# GOAL OF THE EXERCISE
An exact copy of the records is needed; please leave the images out.

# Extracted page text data
--- START ---

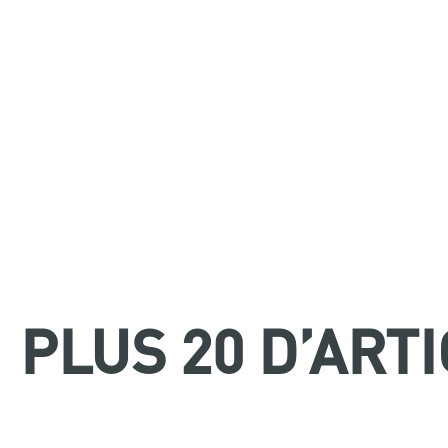
PLUS 20 D’ART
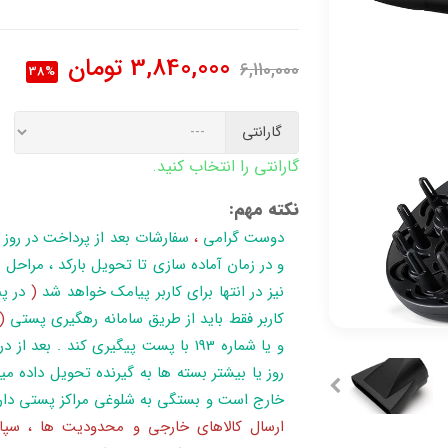
3,840,000
تومان
6,110,000
38%
گارانتی
گارانتی را انتخاب کنید.
نکته مهم:
دوست گرامی
،
سفارشات بعد از پرداخت در روز
نیز در انتها برای کاربر پیامک خواهد شد
(
در پن
کاربر فقط باید از طریق سامانه رهگیری پستی
(
روز یا بیشتر بسته ها به گیرنده تحویل داده می
خارج است و بستگی به شلوغی مراکز پستی دار
ارسال کالاهای خارجی و محدودیت ها ، سپا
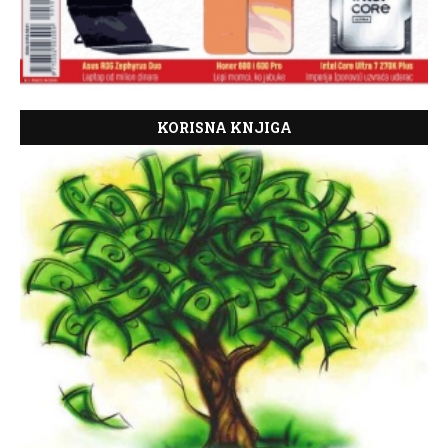
KORISNA KNJIGA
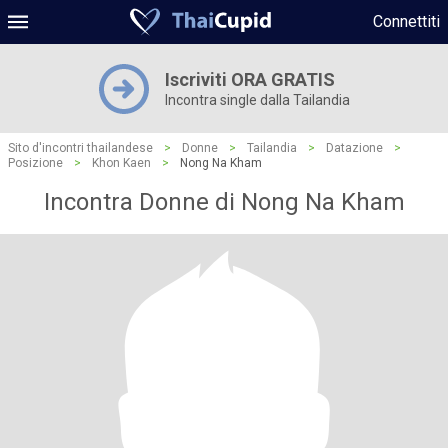
Connettiti
Iscriviti ORA GRATIS
Incontra single dalla Tailandia
Sito d'incontri thailandese
>
Donne
>
Tailandia
>
Datazione
>
Posizione
>
Khon Kaen
>
Nong Na Kham
Incontra Donne di Nong Na Kham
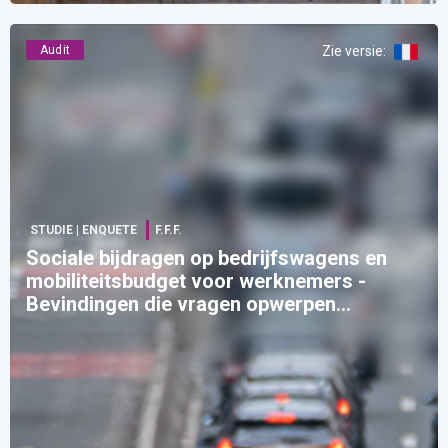
Audit
Zie versie
:
STUDIE | ENQUETE
F.F.F.
Sociale bijdragen op bedrijfswagens en
mobiliteitsbudget voor werknemers -
Bevindingen die vragen opwerpen…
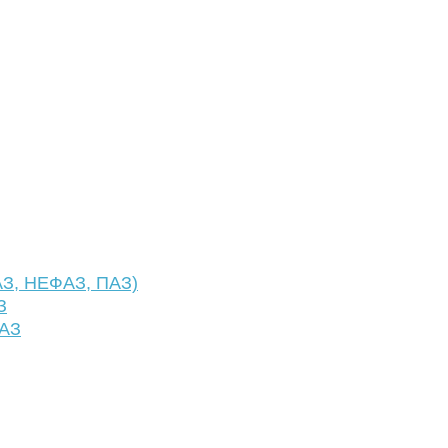
АЗ, НЕФАЗ, ПАЗ)
З
ФАЗ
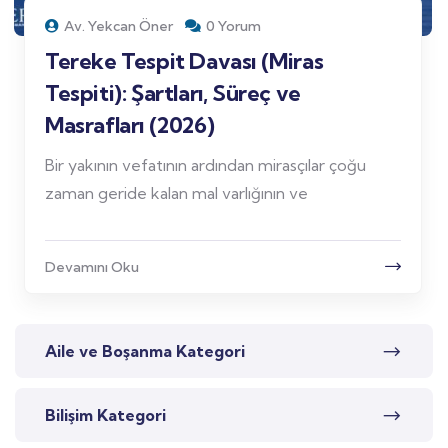
Av. Yekcan Öner
0 Yorum
Tereke Tespit Davası (Miras
Tespiti): Şartları, Süreç ve
Masrafları (2026)
Bir yakının vefatının ardından mirasçılar çoğu
zaman geride kalan mal varlığının ve
Devamını Oku
Aile ve Boşanma Kategori
Bilişim Kategori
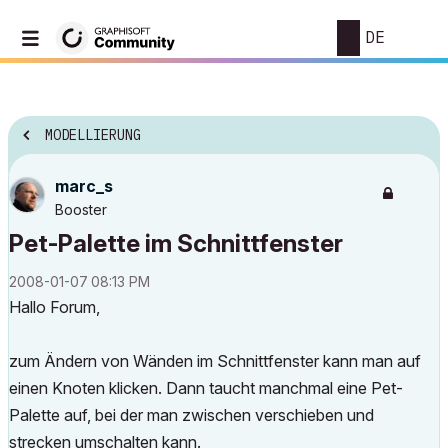
DE
MODELLIERUNG
marc_s
Booster
Pet-Palette im Schnittfenster
‎2008-01-07
08:13 PM
Hallo Forum,
zum Ändern von Wänden im Schnittfenster kann man auf
einen Knoten klicken. Dann taucht manchmal eine Pet-
Palette auf, bei der man zwischen verschieben und
strecken umschalten kann.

--- END ---

# PROBLEM SOLUTION
PLUS 20 D’ART
3,840,000
تومان
6,110,000
38%
گارانتی
گارانتی را انتخاب کنید.
نکته مهم:
دوست گرامی
،
سفارشات بعد از پرداخت در روز
نیز در انتها برای کاربر پیامک خواهد شد
(
در پن
کاربر فقط باید از طریق سامانه رهگیری پستی
(
روز یا بیشتر بسته ها به گیرنده تحویل داده می
خارج است و بستگی به شلوغی مراکز پستی دار
ارسال کالاهای خارجی و محدودیت ها ، سپا
KORISNA KNJIGA
Connettiti
Iscriviti ORA GRATIS
Incontra single dalla Tailandia
Sito d'incontri thailandese
>
Donne
>
Tailandia
>
Datazione
>
Posizione
>
Khon Kaen
>
Nong Na Kham
Incontra Donne di Nong Na Kham
Audit
Zie versie
:
STUDIE | ENQUETE
F.F.F.
Sociale bijdragen op bedrijfswagens en
mobiliteitsbudget voor werknemers -
Bevindingen die vragen opwerpen…
АЗ, НЕФАЗ, ПАЗ)
З
ФАЗ
Av. Yekcan Öner
0 Yorum
Tereke Tespit Davası (Miras
Tespiti): Şartları, Süreç ve
Masrafları (2026)
Bir yakının vefatının ardından mirasçılar çoğu
zaman geride kalan mal varlığının ve
Devamını Oku
Aile ve Boşanma Kategori
Bilişim Kategori
DE
MODELLIERUNG
marc_s
Booster
Pet-Palette im Schnittfenster
‎2008-01-07
08:13 PM
Hallo Forum,
zum Ändern von Wänden im Schnittfenster kann man auf
einen Knoten klicken. Dann taucht manchmal eine Pet-
Palette auf, bei der man zwischen verschieben und
strecken umschalten kann.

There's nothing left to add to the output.